All she could do was gape at her sister. Was Shelly asking her to feel bad for Dakota in this moment, excuse him?
“I understand that he deserves to go to prison for killing my husband.”
Her sister rose from her seat with the sort of lofty air Winnie had always respected, but now made her rageful.
“He’s family. Excuse me if I can’t hate my brother.”
“You’d hate him if it were you. Go home, Shelly. I want to be alone.”
“You’ve always been the biggest hypocrite in the family,” she said, moving toward the door. “Sam told us that Nigel hid liquor bottles from you. So I wouldn’t be so quick to point fingers.”

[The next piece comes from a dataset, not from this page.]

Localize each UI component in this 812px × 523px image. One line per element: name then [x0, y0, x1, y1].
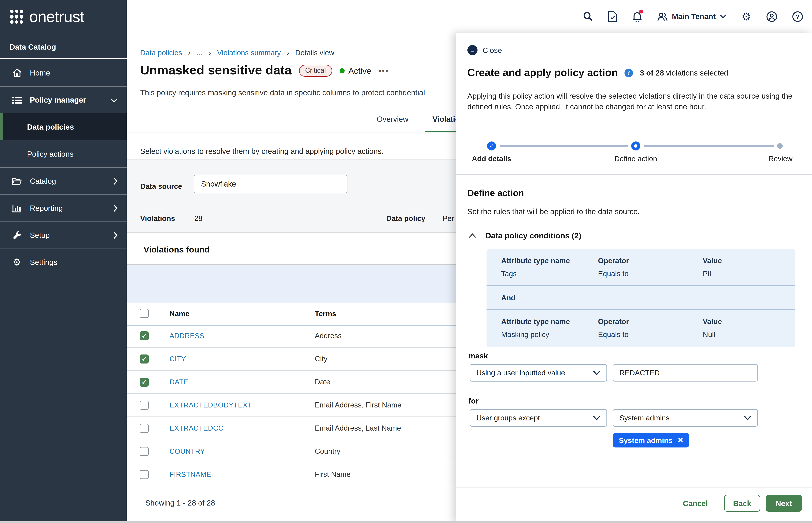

Winnie blinked at her sister with something like revulsion on her face. Was she really comparing a bottle of Jack Daniel’s to murder? Winnie wouldn’t even dignify that with a response. Shelly went for one more blow before she left. “Mom is brokenhearted. First her husband dies, and now her son is gone.”
* * *
Winnie was released from the hospital three days later. Nigel’s mother, Nancy, picked her and Sam up and took them to her town house, where they would stay until they found something else. Sam—he’d firmly asked to be called Sam—was glued to her side. Nigel’s mother already had him in therapy, and Winnie was glad of it. She wasn’t sure how to make decisions for them yet, so they burrowed down in her mother-in-law’s spare room for the time being. Detective Abbot came by every week to check on them and update her on the case. It had been six weeks, and they still hadn’t found Dakota. He’d left his truck a few blocks away, parked on the street and unlocked, his wallet inside the glove box. Winnie, who’d
always felt connected to her twin, felt nothing at all. If he was out there, what he’d done had severed any tie they had. As for Josalyn, they’d made the connection eventually and Detective Abbot had come to talk to Winnie at her mother-in-law’s town house.
“Josalyn was your patient, so we believe Terry Russel chose to take the death of her daughter out on you. It happened very quickly on her end. She received the email and had booked a flight to Washington within an hour.”